FICO scores range between 300 and 850. Higher scores mean an increased ability to qualify for loans at lower interest rates. The national average FICO® Score is 695. However, every lender interprets the numbers according to their own standards, giving more weight to one contributing factor over another. Nonetheless, FICO provides a general framework of scores and rankings.
- Less than 580
- Well below the average score of U.S. consumers
- Indicates a risky borrower
- 580 – 669
- Below the average score of U.S. consumers
- 670 – 739
- 740 – 799
- Very Good
- Above the average of U.S. consumers
- Indicates a very dependable borrower
- Well above the average score of U.S. consumers
- Indicates an exceptional borrower
Every borrower has several different scores, depending upon the provider as well as the industry seeking credit information. FICO® Auto Scores provide the data sought by auto lenders, whereas most credit card companies use FICO® Bankcard Scores or FICO® Score 8.
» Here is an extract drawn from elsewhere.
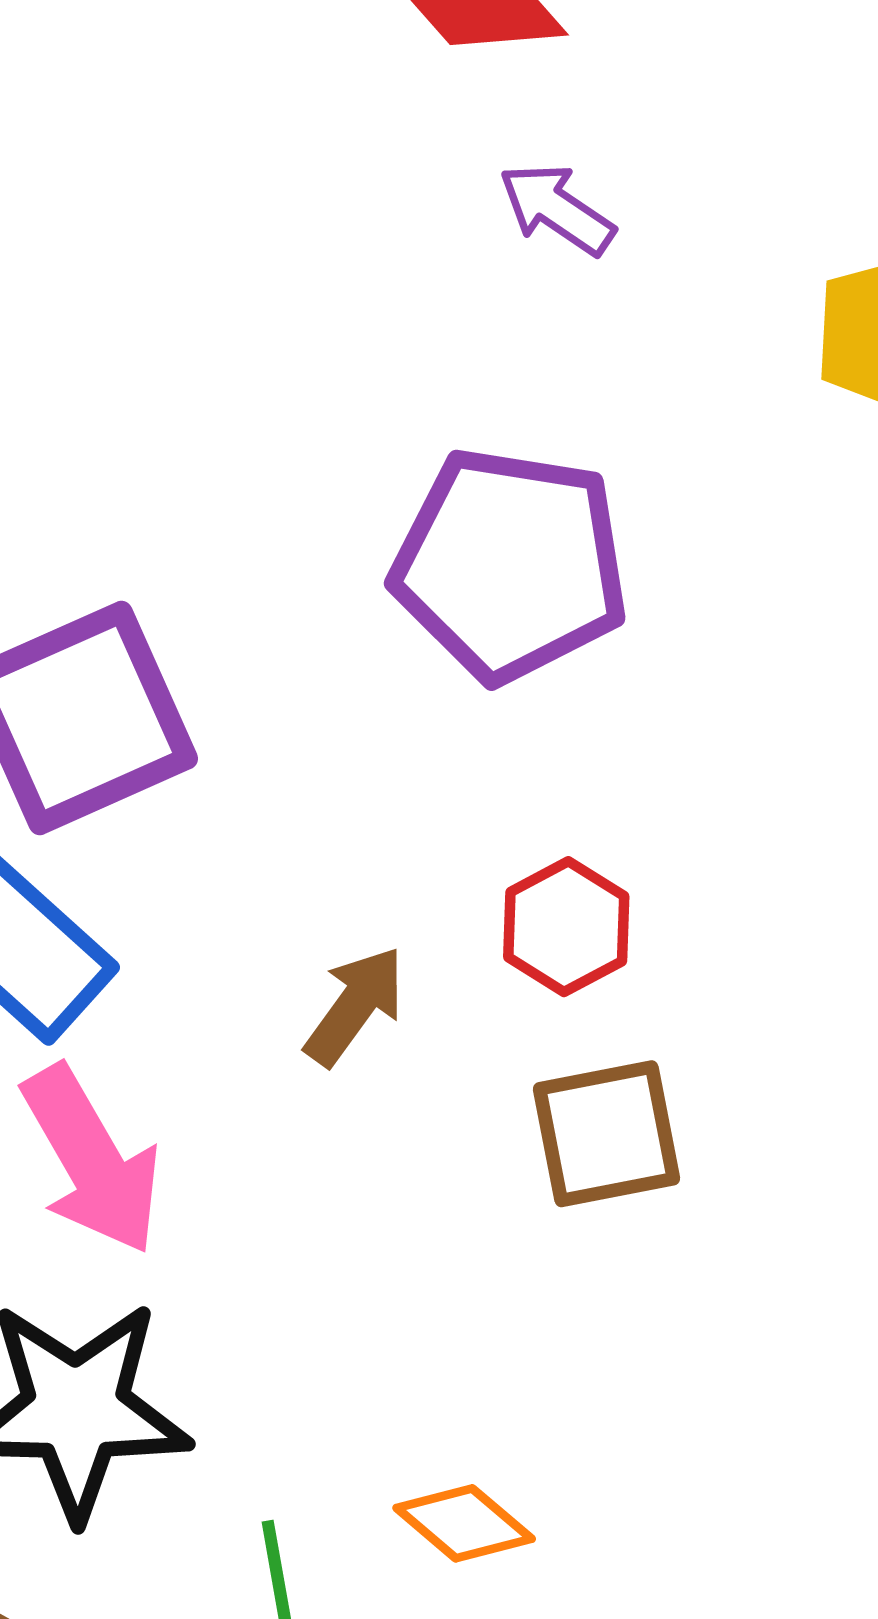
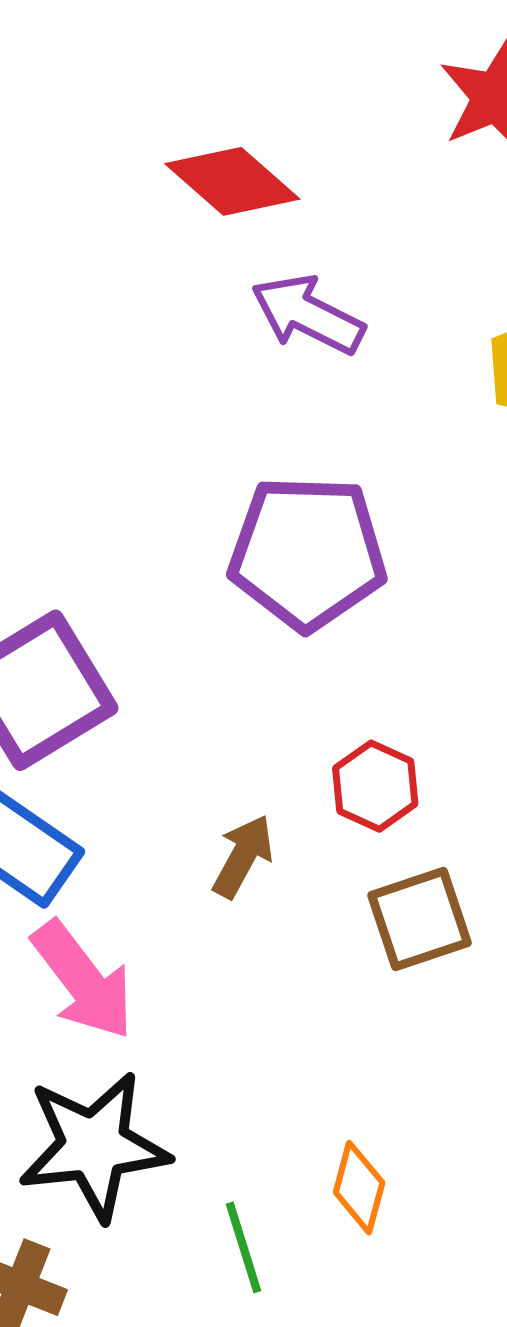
purple arrow: (557, 209) -> (308, 315), size x1.4
orange diamond: (464, 1523) -> (359, 1188), turned 72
What Affects Credit Scores
FICO scores take into account both positive and negative information from credit histories. Information goes into five categories. Each has a different weight in terms of overall creditworthiness.
- Payment history is the greatest consideration in a credit score, accounting for 35 percent of the overall figure. It reports past behavior in paying credit accounts on time (hugely important to lenders).
- Amounts owed are another important consideration, making up 30 percent of an overall score.
- The length of available credit history plays a smaller roll (15 percent), but a longer history of open and current accounts as well as when accounts were last used may impact ratings.
- Credit mix in use is a smaller consideration, and looks at the different types of accounts used, from retail accounts to home mortgages.
- New credit is another lesser factor used in calculating credit scores. Opening several new loan or accredit accounts in a short time period may indicate higher risk for lenders.
The big question for many is how losing a home through foreclosure affects credit ratings.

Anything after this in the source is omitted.